[Study material]
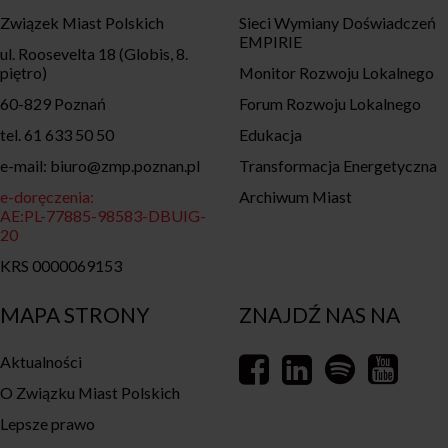
Związek Miast Polskich
Sieci Wymiany Doświadczeń
EMPIRIE
ul. Roosevelta 18 (Globis, 8.
piętro)
Monitor Rozwoju Lokalnego
60-829 Poznań
Forum Rozwoju Lokalnego
tel. 61 633 50 50
Edukacja
e-mail: biuro@zmp.poznan.pl
Transformacja Energetyczna
e-doręczenia:
Archiwum Miast
AE:PL-77885-98583-DBUIG-
20
KRS 0000069153
MAPA STRONY
ZNAJDŹ NAS NA
Aktualności
O Związku Miast Polskich
Lepsze prawo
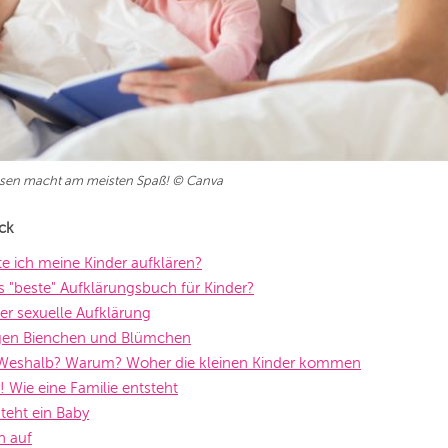
sen macht am meisten Spaß! © Canva
ick
te ich meine Kinder aufklären?
as "beste" Aufklärungsbuch für Kinder?
er sexuelle Aufklärung
gen Bienchen und Blümchen
 Weshalb? Warum? Woher die kleinen Kinder kommen
! Wie eine Familie entsteht
steht ein Baby
h auf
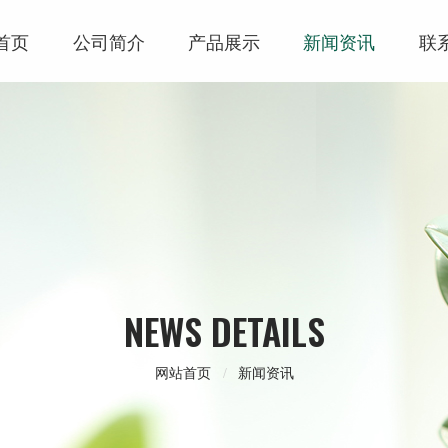
首页
公司简介
产品展示
新闻资讯
联
NEWS DETAILS
网站首页
新闻资讯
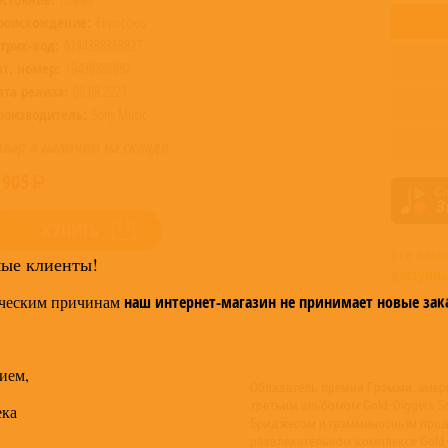
роисхождение:
Евросоюз
трих-код:
0194398869827
ат. номер:
19439886982
ата релиза:
06.08.2021
роизводитель:
Sony Music
овар в наличии на складе
 905
КУПИТЬ
Все аль
мые клиенты!
доступны
ческим причинам
наш интернет-магазин не принимает новые зак
ием,
Обладатель премии Грэмми, амер
третьим альбомом Gold-Diggers 
ека
Бриджесом и грэмминосным продю
развлекательном комплексе Gold-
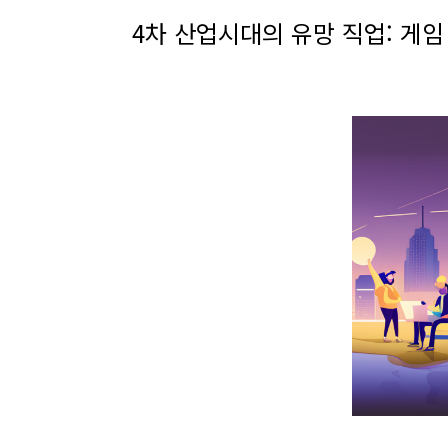
4차 산업시대의 유망 직업: 게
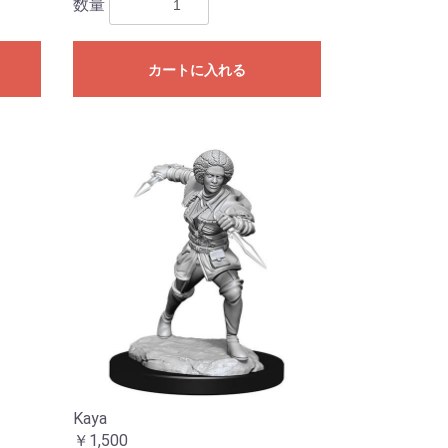
数量
カートに入れる
Kaya
￥1,500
[/Study material]
Problem ->
Please show every line of the records that holds the word "Miast".

Response for this exercise ->
Związek Miast Polskich
Archiwum Miast
O Związku Miast Polskich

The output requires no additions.